Source: The Mammoth Book of Egyptian Whodunnits
Story Number: 103
A locked room mystery dating from almost 3500 years ago, features one of Doherty’s chief characters Amerotke, the Chief Judge of Egypt.
The Lady Tiyea was supposed to have committed suicide but the circumstances under which her body has been found troubles Amerotke. The poison was found only in the wine and not anywhere else in the room, the wine hadn’t been completely consumed, the lady had taken a lot of trouble to apply makeup before retiring for the night (as was the custom then) and she had planned and instructed her servants on the tasks for the next day – a few key points which a person about to commit suicide wouldn’t think of carrying out.

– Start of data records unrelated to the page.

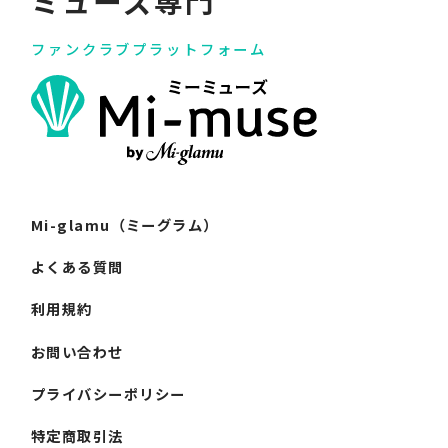
ミューズ専門
ファンクラブプラットフォーム
Mi-glamu（ミーグラム）
よくある質問
利用規約
お問い合わせ
プライバシーポリシー
特定商取引法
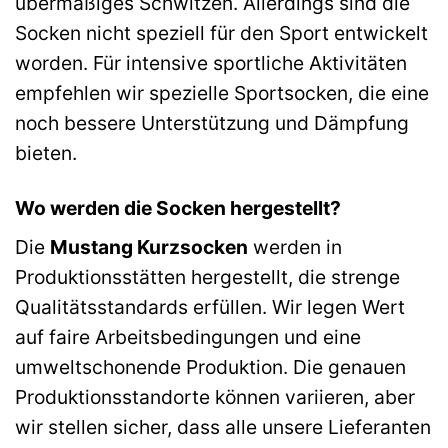
übermäßiges Schwitzen. Allerdings sind die
Socken nicht speziell für den Sport entwickelt
worden. Für intensive sportliche Aktivitäten
empfehlen wir spezielle Sportsocken, die eine
noch bessere Unterstützung und Dämpfung
bieten.
Wo werden die Socken hergestellt?
Die
Mustang Kurzsocken
werden in
Produktionsstätten hergestellt, die strenge
Qualitätsstandards erfüllen. Wir legen Wert
auf faire Arbeitsbedingungen und eine
umweltschonende Produktion. Die genauen
Produktionsstandorte können variieren, aber
wir stellen sicher, dass alle unsere Lieferanten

But the circumstances doesn’t allow for any other explanation – the wine was poured in to the goblet by her maid who tasted it before handing it over to another servant who also took a sip before giving it to the lady, both these servants notice the Lady sipping the wine as soon as it is handed to her, she goes inside her room and locks it and a servant takes guard outside her room. When the door is broken open the next day, the Lady is dead due to a venomous poison which is found in the wine. If there was no way a person could have walked into the locked and guarded room, how was the poison induced? The clues are fairly laid out, the interviews of the husband and the servants are quite vivid and the final clue which Amerotke finds after a very detailed examination of the makeup kit – all of them clearly point to one person as the murderer and the reader should have the pleasure of identifying the solution much before it is revealed!